The letter from the Senior Planning Manager at the Greater London Authority says:

"The Mayor considers that the application does not comply with the London Plan... Having consider the report the Mayor takes a different view on the acceptability of the tall building in this location. He does not consider that this location is suitable for a tall building on this scale."

The decision to reject the application also sets out (in paragraph 141) a number of other concerns, including insufficient information on housing quality, the impact on equalities, community facilities and heritage considerations.

In a statement e-mailed from the Save Forest Gate Campaign, local resident Paul Holloway said:

"This is fantastic news for the community in Forest Gate, which has been overwhelmingly opposed to this development since it first became public knowledge in the summer.

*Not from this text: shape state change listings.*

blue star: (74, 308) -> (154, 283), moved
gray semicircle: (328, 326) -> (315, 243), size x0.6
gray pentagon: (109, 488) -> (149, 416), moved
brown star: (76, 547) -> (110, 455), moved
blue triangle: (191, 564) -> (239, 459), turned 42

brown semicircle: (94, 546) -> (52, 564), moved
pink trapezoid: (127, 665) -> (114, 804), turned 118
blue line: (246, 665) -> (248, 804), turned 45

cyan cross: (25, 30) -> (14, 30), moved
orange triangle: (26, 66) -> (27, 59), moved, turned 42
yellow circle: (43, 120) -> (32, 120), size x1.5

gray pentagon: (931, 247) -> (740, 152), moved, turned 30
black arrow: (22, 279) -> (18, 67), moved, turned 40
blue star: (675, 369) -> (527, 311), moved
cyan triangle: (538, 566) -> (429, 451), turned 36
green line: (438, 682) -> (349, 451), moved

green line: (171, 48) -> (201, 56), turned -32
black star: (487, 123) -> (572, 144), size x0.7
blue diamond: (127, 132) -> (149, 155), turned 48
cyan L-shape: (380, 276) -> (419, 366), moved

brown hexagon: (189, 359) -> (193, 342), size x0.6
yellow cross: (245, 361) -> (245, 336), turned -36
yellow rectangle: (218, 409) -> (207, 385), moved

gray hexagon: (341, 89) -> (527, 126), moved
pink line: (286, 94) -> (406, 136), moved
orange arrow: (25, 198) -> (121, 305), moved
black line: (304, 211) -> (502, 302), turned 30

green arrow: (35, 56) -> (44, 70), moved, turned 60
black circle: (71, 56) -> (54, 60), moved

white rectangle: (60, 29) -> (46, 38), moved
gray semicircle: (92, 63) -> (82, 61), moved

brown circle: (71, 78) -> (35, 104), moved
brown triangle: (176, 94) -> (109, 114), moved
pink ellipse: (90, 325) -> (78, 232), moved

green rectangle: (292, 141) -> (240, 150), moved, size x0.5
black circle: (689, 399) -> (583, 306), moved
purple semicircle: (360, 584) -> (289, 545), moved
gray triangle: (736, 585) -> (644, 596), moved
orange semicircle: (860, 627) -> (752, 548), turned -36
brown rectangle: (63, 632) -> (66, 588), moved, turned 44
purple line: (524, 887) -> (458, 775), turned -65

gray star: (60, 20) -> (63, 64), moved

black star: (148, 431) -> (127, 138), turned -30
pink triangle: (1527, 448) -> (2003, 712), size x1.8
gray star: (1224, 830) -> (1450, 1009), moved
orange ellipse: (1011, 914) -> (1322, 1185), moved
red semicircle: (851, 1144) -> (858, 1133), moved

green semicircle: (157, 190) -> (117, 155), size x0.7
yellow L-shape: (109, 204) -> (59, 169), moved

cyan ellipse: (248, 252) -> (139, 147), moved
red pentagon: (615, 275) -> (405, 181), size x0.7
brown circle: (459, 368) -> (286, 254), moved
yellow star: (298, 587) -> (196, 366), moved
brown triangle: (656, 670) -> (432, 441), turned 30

The GLA also criticised the planning application regarding the Retail Strategy, loss of community facilities, the impact on ethnic minorities, lack of affordable, family housing – and the GLA also makes it clear that the housing density is excessive – and that it had been under-stated in the planning application".

Dr Opara-Mottoh, Member of the Methodist Church Council added:

“We are very glad that Boris Johnson has seen sense in rejecting the planning application and we hope that Newham Council will also see sense when they consider the application in February”.

The rejection of the plans does not necessarily mean that the project is dead: the GLA report sets out (in paragraph 142) a number of remedies that property developers Obsidian can consider "that would possibly lead to the application becoming complaint with the London Plan." However, the decision by Boris Johnson's administration to reject another planning application in Newham, one that also centred around a huge tower block, completely killed off efforts by developers St Modwen to redevelop Queens Market in Upton Park.

Obsidian will have a massive task - and potentially an hugely expensive one - if they intend to rescue their deeply flawed proposals. As Dr Opara-Mottoh says, it will be interesting to see what Newham council decides to do next.